The fire assay came back with zero gold.

So crazy numbers from someone that either is delusional or a scammer. That is the owner I'm talking about.

I think you got gold fever and is not seeing straight. Why do you believe in those numbers without proof? If the numbers are correct the sample you cooked in that crazy procedure would have contained easily 5-10 grams of gold. That copper button would have been twice the size just because of the gold and would not have been possible to dissolve in nitric since the gold content would have been too high.

The reason you don't have a huge gold button and that the fire assay came back negative is because there is no gold there, the owner isn't salting any sample since he is delusional, a seasoned scammer would have managed to salt the samples and would have used more believable numbers.

Why would the owner bring in you and your friend? You are obviously no mining experts based on your questions and procedures. If there were 3% he could have hired an expert and a whole team of workers along with equipment to mine the area with just the proceedings from the first ton of soil.

As you understand, we get these kind of stories all the time on the forum and so far no one have come back showing a lot of gold, telling us we don't know what we are doing.
We are skeptical to any outlandish story and want proof before we accept anything.

If the numbers don't add up, there is something wrong with the numbers, not that the plus sign is in a conspiracy.

Göran
 
Some forms of iron oxide are insoluble in aqua regia.

Your mention of the pyrites lead me to believe thats whats in the bottom of the beaker.
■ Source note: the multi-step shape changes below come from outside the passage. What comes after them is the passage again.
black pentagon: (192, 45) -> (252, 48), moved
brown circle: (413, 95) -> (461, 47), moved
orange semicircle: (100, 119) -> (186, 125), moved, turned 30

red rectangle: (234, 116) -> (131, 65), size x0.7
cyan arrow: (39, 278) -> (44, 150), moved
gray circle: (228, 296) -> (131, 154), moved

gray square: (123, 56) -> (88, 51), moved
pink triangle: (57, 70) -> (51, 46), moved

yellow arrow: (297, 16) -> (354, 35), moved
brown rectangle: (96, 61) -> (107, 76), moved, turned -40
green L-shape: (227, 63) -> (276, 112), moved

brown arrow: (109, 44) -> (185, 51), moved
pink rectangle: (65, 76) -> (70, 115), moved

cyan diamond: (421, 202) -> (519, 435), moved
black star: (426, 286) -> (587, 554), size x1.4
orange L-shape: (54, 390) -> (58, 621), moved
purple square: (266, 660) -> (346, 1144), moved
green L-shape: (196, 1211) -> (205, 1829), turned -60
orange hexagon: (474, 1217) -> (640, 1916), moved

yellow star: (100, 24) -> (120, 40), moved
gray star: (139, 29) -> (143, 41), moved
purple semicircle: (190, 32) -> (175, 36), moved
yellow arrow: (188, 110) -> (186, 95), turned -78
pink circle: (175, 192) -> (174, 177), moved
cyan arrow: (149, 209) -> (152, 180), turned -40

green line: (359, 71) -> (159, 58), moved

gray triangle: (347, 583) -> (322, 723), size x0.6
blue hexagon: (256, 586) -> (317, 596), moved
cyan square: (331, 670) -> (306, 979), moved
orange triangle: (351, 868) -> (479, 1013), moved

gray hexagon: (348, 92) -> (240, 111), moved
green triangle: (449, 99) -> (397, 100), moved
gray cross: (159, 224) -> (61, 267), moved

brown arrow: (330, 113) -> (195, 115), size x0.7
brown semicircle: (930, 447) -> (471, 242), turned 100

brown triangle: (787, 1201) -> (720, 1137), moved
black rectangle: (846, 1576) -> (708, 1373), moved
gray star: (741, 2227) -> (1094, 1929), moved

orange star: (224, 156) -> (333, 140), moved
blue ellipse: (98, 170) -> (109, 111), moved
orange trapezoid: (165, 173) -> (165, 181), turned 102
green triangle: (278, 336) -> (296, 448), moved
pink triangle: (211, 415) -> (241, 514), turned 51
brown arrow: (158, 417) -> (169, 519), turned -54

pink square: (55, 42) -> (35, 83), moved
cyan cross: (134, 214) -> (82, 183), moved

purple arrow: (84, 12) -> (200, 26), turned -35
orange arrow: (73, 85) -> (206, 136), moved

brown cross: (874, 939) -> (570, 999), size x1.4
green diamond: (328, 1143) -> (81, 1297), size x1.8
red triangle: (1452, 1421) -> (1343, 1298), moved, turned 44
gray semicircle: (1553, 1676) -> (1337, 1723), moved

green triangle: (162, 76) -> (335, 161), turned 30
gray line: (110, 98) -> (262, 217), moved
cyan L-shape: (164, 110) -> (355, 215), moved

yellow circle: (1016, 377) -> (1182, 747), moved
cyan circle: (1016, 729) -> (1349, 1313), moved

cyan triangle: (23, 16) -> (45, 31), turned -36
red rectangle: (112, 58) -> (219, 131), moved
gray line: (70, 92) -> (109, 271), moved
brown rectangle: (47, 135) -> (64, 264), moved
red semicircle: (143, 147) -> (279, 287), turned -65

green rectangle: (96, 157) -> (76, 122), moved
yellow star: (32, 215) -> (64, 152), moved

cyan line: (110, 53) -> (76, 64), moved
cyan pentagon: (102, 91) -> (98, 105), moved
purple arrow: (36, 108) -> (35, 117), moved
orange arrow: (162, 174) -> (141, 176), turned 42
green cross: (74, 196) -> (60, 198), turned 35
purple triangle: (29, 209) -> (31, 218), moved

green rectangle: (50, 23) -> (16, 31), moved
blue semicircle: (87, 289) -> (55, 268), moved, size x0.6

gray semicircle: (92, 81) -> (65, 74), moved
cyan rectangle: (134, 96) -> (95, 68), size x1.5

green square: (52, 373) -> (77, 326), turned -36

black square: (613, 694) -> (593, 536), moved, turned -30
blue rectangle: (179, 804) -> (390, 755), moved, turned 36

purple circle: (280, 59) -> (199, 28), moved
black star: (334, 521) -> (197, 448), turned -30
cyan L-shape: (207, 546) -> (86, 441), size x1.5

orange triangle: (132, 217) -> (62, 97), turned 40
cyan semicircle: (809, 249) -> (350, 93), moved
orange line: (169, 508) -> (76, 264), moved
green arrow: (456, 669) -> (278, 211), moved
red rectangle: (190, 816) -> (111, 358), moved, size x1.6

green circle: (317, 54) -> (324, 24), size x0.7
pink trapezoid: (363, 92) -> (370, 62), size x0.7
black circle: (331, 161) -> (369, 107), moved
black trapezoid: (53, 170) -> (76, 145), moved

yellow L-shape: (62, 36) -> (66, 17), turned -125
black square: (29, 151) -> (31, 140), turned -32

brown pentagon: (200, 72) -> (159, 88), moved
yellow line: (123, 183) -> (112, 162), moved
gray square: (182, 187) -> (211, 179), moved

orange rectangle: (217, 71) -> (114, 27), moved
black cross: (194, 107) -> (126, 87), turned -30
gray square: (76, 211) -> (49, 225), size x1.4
Goran and the guys are right.

Run, run fast and far.
 
I just came back to town after a 9 day work marathon in Stockholm.

I got a small sample before leaving town and took a quick look.The first thing I noticed was the golden sparkle from it even before I added water. Under a microscope it looked like mostly quartz and feldspar,pretty normal sand in my view. I also saw some golden mica.

Adding water to the sample in a shallow dish confirmed there is a lot of mica, it swirls around in the dish on top of the sand. Any gold would work it's way to the bottom and end up with the dark heavier minerals.

The mica is really golden, probably an iron stain.

Then I did a quick panning in the dish and went through the heavy mineral portion, no visible gold. Not even under a microscope.

So my analysis so far is that it's just barren sand with a lot of golden colored mica. I could not see any gold in the sample.

Göran
 
That is one gram per ton of hard to get gold. How do you repeat that process on a large scale profitable?

Göran
 
Well I still don't have the sample that was supposed to be sent to me Goran so I will have to defer to your results.